My EDC is the rx200 with a kennedy on top, .12ohm gasPhase dual aliens all day every day

Reactions: Like 2 | Winner 1


----------



## BuzzGlo (15/3/16)

simple Evic Vtc mini and bellus combo, and Subtank as a backup

Sent from my HUAWEI P7-L10 using Tapatalk

Reactions: Like 3


----------



## Petrus (15/3/16)

My favourite, Reo Grand, Ol16, Metador

Reactions: Like 5 | Winner 4


----------



## Mac75 (15/3/16)

Everywhere I go....


Sent from my iPhone using Tapatalk

Reactions: Like 3


----------



## Greyz (15/3/16)

I need to roll with @BumbleBee and @Mac75 - we could coil for years with all that gear!

Reactions: Like 1 | Funny 1


----------



## ChrisFJS (15/3/16)

Take all this with me just about everywhere I go

Reactions: Like 2


----------



## WARMACHINE (15/3/16)

Kbox with Trinty Subtank

VTC Mini with Subtank

Reactions: Like 5


----------



## oldtimerZA (15/3/16)

my cuboid with spare charged batteries. Never really had to swap batteries during the day, but it helps to have them for using at night.

Reactions: Like 2


----------



## gertvanjoe (15/3/16)

Sent from Mars

Reactions: Like 2


----------



## Papa_Lazarou (16/3/16)

I'm a working stiff, so I take two real workhorses with me on the go...

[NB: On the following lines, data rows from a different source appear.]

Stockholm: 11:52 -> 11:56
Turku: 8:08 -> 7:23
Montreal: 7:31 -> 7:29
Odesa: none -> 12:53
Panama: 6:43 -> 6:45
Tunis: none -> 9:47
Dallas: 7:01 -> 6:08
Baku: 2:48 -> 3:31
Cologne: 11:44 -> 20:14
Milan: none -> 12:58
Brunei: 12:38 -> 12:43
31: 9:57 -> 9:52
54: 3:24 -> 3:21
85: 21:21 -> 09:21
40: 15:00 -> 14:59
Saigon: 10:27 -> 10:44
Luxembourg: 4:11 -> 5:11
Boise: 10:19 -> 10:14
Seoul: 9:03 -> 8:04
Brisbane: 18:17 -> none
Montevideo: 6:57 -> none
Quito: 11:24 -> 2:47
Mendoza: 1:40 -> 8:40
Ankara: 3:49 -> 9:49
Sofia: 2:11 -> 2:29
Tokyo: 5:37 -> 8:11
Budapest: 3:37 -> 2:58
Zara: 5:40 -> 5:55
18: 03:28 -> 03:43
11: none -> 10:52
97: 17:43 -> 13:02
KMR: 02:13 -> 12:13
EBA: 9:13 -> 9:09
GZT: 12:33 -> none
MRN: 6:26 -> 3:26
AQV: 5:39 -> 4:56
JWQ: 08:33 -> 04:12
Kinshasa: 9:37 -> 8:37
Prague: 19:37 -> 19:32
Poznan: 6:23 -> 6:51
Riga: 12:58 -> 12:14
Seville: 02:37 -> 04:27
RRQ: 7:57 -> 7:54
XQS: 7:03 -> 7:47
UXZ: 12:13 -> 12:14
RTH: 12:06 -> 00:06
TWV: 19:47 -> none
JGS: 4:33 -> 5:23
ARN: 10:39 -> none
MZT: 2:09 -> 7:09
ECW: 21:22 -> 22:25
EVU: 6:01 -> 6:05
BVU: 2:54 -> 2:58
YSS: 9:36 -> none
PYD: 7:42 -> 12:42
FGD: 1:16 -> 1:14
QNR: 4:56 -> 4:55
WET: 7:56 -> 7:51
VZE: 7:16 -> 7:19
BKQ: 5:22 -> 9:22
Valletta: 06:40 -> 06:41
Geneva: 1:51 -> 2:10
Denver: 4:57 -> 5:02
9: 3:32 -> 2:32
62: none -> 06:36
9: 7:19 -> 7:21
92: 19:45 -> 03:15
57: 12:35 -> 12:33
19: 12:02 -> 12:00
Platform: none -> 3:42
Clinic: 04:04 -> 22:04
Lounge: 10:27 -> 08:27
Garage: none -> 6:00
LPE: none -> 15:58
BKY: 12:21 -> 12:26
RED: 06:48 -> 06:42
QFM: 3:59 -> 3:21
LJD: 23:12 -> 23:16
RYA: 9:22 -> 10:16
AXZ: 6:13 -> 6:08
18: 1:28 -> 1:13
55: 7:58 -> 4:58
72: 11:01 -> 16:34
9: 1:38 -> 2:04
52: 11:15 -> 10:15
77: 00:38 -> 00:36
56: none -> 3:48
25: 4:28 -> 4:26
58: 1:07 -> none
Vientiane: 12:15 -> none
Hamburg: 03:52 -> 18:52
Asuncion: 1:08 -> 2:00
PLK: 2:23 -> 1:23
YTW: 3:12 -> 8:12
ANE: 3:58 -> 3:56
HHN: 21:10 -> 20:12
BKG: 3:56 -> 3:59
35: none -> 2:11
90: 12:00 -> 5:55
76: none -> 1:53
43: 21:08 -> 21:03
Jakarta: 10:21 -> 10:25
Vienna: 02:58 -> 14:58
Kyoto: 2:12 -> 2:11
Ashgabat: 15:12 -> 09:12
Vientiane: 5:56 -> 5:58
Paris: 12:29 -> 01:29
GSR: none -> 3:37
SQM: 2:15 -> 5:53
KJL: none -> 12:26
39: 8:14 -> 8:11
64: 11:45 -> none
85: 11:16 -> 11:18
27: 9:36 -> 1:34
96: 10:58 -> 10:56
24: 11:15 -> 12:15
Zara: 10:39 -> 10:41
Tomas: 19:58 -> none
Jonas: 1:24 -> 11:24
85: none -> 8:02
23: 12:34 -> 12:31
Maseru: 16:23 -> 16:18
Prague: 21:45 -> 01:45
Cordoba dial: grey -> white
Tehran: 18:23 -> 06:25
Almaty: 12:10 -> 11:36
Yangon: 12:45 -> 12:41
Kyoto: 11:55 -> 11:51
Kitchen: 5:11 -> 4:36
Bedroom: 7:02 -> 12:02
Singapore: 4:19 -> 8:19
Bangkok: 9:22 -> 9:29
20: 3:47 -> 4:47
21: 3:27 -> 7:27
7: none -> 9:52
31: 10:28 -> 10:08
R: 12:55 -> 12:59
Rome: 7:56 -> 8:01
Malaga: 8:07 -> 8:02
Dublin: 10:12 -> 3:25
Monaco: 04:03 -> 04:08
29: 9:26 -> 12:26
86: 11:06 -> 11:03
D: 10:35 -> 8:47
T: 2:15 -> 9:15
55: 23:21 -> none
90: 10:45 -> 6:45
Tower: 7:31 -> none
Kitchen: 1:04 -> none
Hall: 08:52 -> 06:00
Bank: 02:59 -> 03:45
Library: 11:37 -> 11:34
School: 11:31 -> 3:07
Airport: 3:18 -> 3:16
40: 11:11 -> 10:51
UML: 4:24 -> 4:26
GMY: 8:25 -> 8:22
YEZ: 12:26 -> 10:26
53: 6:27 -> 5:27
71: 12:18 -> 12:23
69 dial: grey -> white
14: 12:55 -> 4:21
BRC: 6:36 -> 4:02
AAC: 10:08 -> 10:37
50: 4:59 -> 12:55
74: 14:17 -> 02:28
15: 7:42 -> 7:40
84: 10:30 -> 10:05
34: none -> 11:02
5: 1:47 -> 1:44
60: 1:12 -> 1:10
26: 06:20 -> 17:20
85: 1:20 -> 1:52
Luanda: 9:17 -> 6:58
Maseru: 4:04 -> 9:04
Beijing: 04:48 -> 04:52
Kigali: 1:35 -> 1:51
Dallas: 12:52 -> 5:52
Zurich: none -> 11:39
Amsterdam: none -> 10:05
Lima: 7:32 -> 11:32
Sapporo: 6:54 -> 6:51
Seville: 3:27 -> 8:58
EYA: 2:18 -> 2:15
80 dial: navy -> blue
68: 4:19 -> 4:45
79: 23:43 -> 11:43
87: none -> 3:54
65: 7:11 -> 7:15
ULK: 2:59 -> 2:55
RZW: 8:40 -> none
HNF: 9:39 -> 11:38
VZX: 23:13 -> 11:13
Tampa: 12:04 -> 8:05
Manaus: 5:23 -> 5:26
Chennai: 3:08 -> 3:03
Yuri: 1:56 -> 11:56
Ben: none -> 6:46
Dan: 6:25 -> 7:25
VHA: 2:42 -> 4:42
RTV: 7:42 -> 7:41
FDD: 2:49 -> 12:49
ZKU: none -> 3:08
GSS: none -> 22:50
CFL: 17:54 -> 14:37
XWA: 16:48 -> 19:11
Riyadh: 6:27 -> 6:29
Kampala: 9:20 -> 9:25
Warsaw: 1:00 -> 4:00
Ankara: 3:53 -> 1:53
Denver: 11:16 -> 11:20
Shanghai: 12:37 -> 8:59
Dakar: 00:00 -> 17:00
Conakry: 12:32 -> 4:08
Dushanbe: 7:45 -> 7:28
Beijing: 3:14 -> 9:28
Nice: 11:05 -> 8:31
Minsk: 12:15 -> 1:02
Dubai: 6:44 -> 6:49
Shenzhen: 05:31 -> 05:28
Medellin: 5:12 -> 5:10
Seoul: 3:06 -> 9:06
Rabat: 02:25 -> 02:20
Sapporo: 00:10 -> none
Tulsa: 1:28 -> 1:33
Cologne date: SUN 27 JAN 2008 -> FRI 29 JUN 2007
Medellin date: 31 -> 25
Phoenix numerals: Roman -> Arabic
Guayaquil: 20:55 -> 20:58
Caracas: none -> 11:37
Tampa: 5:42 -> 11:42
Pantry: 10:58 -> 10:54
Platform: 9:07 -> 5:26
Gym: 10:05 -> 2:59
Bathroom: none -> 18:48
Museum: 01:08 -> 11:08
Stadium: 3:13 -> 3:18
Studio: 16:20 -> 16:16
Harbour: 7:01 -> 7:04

Auric (Goldfinger) on the left gets a DIY chai in the velocity, while Kobe (the mod was sent to me via Japan due to a USPS screw up) rocks a DIY absinthe blend in the pancake. My best mates, these.

I like the velocity because it reminds me of the Canadians on South Park...

Reactions: Like 4 | Winner 1 | Funny 5


----------